As a huge advocate for online privacy (as much as anyone can reasonably expect), I don’t often show pictures of myself or my children, but I thought this was important to show. This is what postpartum depression looks like. I recently spoke about being hit by it like a freight train, and that’s how it felt at first. Looking back now, I can see it started months and months ago, loathe as I am to admit it.
At first, all you might see is a tired, sad mom taking a grainy photo of herself in the middle of the night.
What you don’t see is…
- Those bags, dulled by the dim lighting of my bedroom, are from sleeping 1-3 hours at a time for the last two weeks.
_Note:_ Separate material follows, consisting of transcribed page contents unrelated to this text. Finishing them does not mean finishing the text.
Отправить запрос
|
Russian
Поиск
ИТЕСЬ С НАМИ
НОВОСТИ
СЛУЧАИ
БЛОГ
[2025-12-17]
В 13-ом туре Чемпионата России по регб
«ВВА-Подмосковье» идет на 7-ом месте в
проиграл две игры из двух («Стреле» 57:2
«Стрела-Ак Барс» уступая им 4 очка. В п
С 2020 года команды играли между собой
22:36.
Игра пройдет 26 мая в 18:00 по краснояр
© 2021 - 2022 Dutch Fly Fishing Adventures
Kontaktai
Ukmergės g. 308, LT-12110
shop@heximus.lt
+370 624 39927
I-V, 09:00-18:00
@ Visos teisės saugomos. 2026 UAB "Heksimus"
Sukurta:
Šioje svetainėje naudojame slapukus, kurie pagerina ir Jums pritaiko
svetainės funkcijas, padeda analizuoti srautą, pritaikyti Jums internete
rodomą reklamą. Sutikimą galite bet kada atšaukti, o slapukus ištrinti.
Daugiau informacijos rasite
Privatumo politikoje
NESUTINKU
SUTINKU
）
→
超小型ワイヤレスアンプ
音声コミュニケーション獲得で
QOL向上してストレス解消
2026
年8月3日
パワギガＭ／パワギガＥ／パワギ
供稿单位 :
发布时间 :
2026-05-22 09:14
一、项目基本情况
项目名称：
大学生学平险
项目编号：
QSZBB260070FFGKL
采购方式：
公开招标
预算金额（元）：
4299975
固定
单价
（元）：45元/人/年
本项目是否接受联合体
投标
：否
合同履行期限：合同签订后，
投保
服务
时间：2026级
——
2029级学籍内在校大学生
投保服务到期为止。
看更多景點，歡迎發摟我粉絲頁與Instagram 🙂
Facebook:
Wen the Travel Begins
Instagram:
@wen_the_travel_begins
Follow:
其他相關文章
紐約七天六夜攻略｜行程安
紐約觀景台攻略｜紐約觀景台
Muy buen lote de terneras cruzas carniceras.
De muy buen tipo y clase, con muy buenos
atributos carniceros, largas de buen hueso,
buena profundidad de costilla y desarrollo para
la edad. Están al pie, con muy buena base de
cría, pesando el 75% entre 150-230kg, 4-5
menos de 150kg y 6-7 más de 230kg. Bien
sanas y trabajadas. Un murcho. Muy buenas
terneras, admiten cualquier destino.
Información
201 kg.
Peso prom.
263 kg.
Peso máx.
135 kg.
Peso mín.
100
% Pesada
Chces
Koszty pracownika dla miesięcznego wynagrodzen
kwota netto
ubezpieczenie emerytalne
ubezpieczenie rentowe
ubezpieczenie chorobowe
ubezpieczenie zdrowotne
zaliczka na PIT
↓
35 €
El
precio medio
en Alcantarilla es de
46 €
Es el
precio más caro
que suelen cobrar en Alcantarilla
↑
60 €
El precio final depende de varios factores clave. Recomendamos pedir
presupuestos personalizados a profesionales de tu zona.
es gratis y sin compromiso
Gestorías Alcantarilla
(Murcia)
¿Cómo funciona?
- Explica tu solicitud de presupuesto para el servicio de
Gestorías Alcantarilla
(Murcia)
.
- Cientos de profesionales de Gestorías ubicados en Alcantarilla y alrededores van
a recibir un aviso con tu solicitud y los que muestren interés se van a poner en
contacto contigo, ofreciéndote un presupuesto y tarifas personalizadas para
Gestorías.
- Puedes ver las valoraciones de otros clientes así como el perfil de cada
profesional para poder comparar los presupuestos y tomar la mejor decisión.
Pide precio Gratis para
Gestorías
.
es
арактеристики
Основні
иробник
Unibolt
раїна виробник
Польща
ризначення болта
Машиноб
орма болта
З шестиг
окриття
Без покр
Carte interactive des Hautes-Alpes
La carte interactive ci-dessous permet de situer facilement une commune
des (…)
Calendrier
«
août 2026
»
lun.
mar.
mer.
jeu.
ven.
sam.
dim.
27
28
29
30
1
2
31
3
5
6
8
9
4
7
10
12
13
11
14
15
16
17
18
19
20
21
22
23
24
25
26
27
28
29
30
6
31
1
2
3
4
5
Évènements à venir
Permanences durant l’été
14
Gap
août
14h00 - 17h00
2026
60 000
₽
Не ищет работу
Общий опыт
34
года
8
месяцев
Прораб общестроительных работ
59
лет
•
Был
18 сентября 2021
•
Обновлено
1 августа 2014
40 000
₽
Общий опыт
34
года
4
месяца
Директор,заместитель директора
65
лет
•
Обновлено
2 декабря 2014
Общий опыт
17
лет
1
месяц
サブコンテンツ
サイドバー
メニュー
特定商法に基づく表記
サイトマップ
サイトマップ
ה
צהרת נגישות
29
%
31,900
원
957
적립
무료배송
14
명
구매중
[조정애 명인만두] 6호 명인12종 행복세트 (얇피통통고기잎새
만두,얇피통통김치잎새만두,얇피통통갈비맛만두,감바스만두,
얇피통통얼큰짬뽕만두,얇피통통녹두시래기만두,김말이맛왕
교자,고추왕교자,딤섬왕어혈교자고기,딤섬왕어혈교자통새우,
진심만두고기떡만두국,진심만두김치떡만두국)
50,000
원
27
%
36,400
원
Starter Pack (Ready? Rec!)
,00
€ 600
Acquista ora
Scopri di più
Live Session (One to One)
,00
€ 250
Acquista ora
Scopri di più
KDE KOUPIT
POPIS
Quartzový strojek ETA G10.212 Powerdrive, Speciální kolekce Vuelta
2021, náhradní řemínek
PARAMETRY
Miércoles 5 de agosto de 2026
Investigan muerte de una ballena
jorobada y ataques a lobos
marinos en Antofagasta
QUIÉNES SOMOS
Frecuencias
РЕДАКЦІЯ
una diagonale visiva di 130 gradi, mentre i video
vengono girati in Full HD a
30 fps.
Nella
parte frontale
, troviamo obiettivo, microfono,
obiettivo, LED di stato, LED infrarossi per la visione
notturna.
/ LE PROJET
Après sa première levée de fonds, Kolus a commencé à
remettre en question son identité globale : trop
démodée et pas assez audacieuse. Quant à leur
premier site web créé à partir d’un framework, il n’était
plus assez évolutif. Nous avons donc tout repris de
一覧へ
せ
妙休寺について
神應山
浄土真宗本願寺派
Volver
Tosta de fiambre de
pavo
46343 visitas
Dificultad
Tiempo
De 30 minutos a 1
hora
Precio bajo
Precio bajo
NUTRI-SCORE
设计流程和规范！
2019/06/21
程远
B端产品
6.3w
- It’s 3 am, and today is the worst. I haven’t slept in over 24 hours.
- The exhaustion that makes my face look and feel heavy is from fixating on all the tasks that needed to be done without a thought for how little I was sleeping or eating or how my family could be helping.
- My hair is clean and brushed because I wanted to be clean when I died.
- I feel waves of intense sadness, worthlessness, and hopelessness. In between, I just feel numb.
- My eyes are puffy and bloodshot from crying for hours when nothing is outwardly wrong.
- The tears are an expression of the hopeless I feel and how tired I am of keeping it all together and staying strong.
- The look in my eyes is the look of feeling utterly broken.
It’s funny in a dark sort of way that all this hit me days before the announcements of the latest celebrity suicides of Kate Spade and Anthony Bourdain. Suicide rates are up and the budget for mental health spending from government programs is down.
This doesn’t exactly help with the hopelessness I feel. Sometimes it’s all consuming, fed by the wealth of knowledge I have about the awful state of the mental health system in this country.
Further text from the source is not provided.